Furthermore, in the hydrOntology development we have taken into account some concepts about feature capture that depend exclusively on different Spanish geographic regions. Among these features appear “ibón”, “lavajo”, “chortal”, “bodón” and “lucio”. These concepts are designated by their local name and they are synonymous to the feature “Charca”[2]
Due to the diversity in semantic concepts within the domain, the definition of the characteristics and the context has been restricted, adapting it to the topographic database, as the Numerical Cartographic Database of IGN-E. Every definition will take the cartographic representation into account through map, GIS or SDI, no matter what the intrinsic reality of these phenomena is.
Modelling criteria
The criteria for this ontology structuring are governed mainly by four criteria [8]:
1. The European Directive to set up a communitarian frame of performance in the scope of the water policy (WFD) [17]. That contributes to the modelling of more abstract features that make up the hydrOntology.
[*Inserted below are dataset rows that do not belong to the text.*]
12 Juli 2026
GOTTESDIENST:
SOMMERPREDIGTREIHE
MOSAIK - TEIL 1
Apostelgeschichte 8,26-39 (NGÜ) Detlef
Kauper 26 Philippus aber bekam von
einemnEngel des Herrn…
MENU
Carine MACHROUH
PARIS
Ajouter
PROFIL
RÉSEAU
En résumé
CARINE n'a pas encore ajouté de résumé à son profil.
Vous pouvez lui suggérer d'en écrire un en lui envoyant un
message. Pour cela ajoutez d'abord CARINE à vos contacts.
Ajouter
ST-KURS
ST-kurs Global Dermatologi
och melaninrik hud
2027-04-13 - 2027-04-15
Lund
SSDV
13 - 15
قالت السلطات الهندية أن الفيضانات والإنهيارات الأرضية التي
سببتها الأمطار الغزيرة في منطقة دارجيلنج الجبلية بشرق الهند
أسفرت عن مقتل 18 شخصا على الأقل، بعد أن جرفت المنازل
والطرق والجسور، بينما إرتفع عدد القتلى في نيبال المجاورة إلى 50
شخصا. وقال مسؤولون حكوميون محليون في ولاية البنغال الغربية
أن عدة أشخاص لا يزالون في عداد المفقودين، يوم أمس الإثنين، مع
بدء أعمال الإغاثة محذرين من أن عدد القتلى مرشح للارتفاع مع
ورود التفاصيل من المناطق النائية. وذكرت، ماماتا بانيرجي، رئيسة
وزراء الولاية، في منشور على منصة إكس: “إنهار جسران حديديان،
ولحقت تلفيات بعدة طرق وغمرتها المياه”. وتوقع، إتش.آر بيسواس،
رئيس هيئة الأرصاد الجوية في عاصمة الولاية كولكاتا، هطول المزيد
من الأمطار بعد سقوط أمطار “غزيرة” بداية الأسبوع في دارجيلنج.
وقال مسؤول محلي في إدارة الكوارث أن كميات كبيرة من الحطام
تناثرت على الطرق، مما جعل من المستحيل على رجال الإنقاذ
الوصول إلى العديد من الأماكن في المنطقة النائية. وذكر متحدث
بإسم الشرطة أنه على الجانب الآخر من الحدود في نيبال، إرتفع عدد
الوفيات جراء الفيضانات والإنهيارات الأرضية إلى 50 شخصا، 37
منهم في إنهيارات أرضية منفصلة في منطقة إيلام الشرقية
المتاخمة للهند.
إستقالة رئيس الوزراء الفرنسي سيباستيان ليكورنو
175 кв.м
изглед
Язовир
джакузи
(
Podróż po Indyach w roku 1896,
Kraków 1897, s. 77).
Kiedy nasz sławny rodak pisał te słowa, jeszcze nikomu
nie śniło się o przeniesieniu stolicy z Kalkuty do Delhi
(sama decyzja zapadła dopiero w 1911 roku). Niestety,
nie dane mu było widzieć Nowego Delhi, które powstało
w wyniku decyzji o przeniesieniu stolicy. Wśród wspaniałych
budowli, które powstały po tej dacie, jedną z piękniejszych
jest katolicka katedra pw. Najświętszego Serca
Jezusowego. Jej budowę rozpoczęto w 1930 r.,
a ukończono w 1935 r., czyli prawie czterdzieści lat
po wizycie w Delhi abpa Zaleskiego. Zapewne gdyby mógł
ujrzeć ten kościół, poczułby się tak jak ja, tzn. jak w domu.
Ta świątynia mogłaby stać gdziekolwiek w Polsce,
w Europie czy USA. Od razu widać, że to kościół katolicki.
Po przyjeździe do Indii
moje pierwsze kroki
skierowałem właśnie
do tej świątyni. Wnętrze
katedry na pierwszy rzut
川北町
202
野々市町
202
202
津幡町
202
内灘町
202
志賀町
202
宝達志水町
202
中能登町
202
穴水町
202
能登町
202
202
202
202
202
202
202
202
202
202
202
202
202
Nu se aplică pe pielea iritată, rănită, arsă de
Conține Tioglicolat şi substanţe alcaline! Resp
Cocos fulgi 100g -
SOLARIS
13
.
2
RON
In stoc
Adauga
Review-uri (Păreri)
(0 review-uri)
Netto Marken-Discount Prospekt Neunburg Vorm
2. On the other hand, as a consequence of the aim of implementation of this ontology in the Spanish Spatial Data Infrastructure (IDEE), we are taking into consideration the classification worked out by the SDIGER Project[3] [12]. That project was chosen by Eurostat[4] as a pilot project of the applicability of INSPIRE [4].
3. Being aware of the importance of the establishment of a taxonomical order, several semantic criteria have been added. Thus the hydrographic feature classification is in accordance with the meaning of each feature.
4. Finally, an important matter should be added to those criteria, namely the presence of the inheritance of different sources in the modelling of this ontology, on the one hand to facilitate the possible information mapping and on the other to be consequent with the hierarchy of the features carried out by the expert in the domain.
hydrOntology model
In this section we show a graphical overview of the upper level of hydrOntology (see below), so as to show the degree of completeness of the ontology.
This ontology is divided into two levels: the upper level, which contains the most abstract phenomena in the ontology, and the lower level, where a set of well-known hydrographic phenomena are described. The upper level contains the concept “Hydrographical Feature”, with more specialised concepts like “Inland Waters” and “Sea Waters”. There is a different degree of specialisation in each of these concepts, since the current focus of this ontology is on “Inland Waters”. These are divided, following WFD, into “Superficial Waters”; with the following classes: “Transitional waters”, “Stand Waters”, “Flowing Waters” and “Sources”; and “Groundwaters”. For each of these classes we have identified concepts in the lower level, where a detailed set of hydrographic phenomena is provided.